BUGÜN size bir biyoloji öyküsü anlatmak istiyorum, hücrelerin öyküsü...

Kadından ve erkekten gelen birer hücre, birleşerek insanın temelini oluştururlar. Bu hücreler bölünerek önce 2, sonra 4, giderek 8, 16 ve 32 şeklinde çoğalırlar. Sayıları çoğaldıkça işbölümü yapma ihtiyacı hissederler. Bazıları kemik, bazıları karaciğer, bir kısmı kalp gibi organları oluşturmak üzere görev alırlar. Bu gelişim 40 haftalık bir sürenin sonunda küçük bir insanın dünyaya gelmesini sağlar.

Hücreler arasındaki işbirliği sona ermez. Akciğerler kanı oksijenlendirir, kalp bu kanı tüm vücuda yayar, böbrekler kanda biriken zararlı maddeleri atar, karaciğer bir kimya fabrikası gibi vücuttaki, yaşam için gerekli tüm kimyasal işlemleri sürdürür. Bütün bu organlar işbirliği içinde çalışırlar. Bu dengenin tam ve kusursuz bir biçimde olmasına biz, ‘‘sağlık’’ diyoruz.

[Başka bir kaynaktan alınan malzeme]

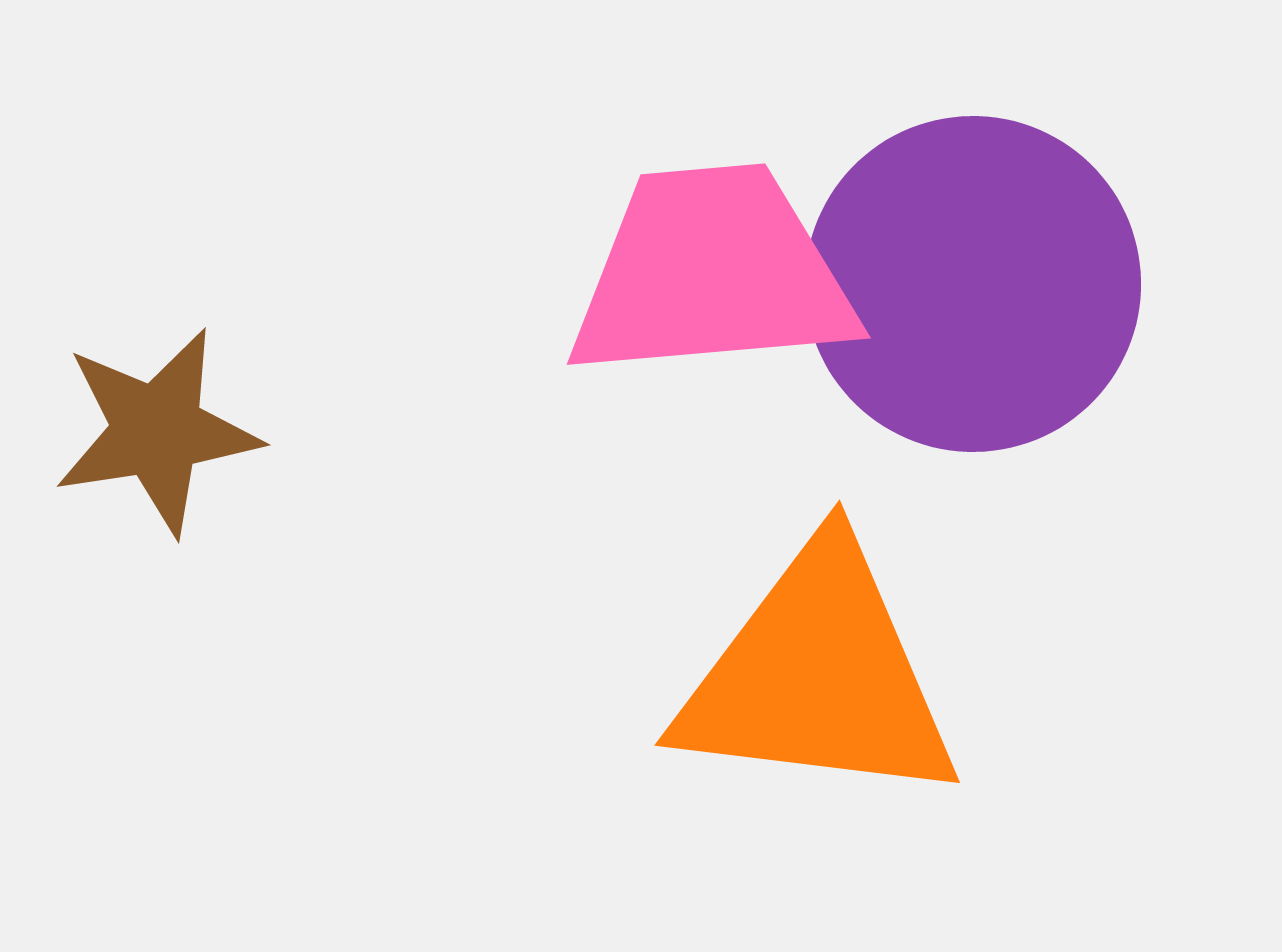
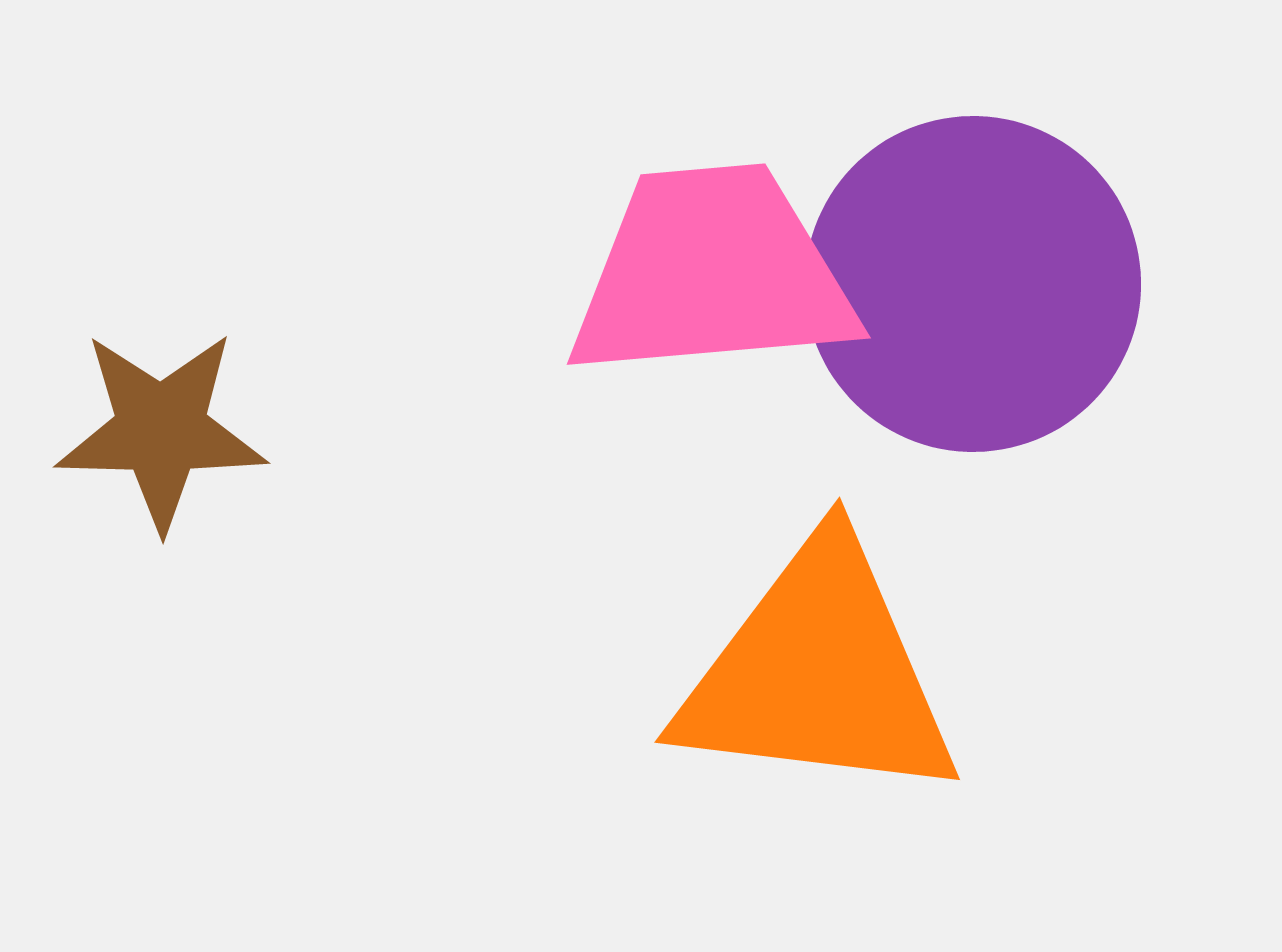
brown star: moved 4 px right, 1 px up; rotated 10 degrees clockwise
orange triangle: moved 3 px up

Bazen, böylece kusursuz uyum içinde çalışan hücrelerden biri karakter değiştirir. Bu dengeleri umursamadan sadece kendi çıkarı için çalışmaya başlar. Bir parçası olan insan adlı varlık için hiçbir şey yapmadan sadece kendi doyumsuz ihtirası için çalışır. ‘‘Kanser’’ adı verilen bu hücre, insan organizmasındaki tüm kaynakları sadece kendi yaşamı ve üremesi için kullanır. Sürekli tüketir, sürekli çoğalarak olabildiğince çok dokuyu işgal eder. Bu süreç kendi açısından bakıldığında çok başarılıdır. Ama bu arada insan denilen organizma, tüm kaynakları bu doyumsuz hücre grubunca tüketildiği için giderek güçsüz, zayıf ve bitkin hale gelir. Dokularda yapılması gereken görevler, amaçları görev yapmak yerine o dokunun da kaynaklarını tüketmek olan hücreler tarafından işgal edildiği için aksamaya başlar.

Bencil kanser hücresi, başarısının doruğuna ulaştığında, aslında kendi sonunu da hazırlamış olur. Tüm kaynakları tükendiği için yaşaması mümkün olmayan insan adlı organizma ile beraber toprağa girer ve yok olur.

Son zamanlarda seçim nedeniyle halkla yapılan röportajlarda, herkesin birilerini suçladığını, yaşadığımız krizin sorumlusu olarak birilerini gösterip, ‘‘oy’’ denilen silahla cezalandırmak istediğini görünce bu öykü aklıma geldi. Acaba, adına ‘‘Türkiye’’ denilen bu organizmanın, güçsüz, sıkıntılı, kaynakları tükenmiş hale gelmesinde, adına ‘‘vatandaş’’ denilen hücrelerin kanserleşmesinin ne kadar etkisi olduğunu düşünüyor muyuz? Acaba hiç aynaya bakıp ‘‘Ben ne kadar kanserleştim’’ diye özeleştiri yapıyor muyuz? Çuvaldızdan vazgeçtim, bari iğneyi ara sıra kendimize batıralım.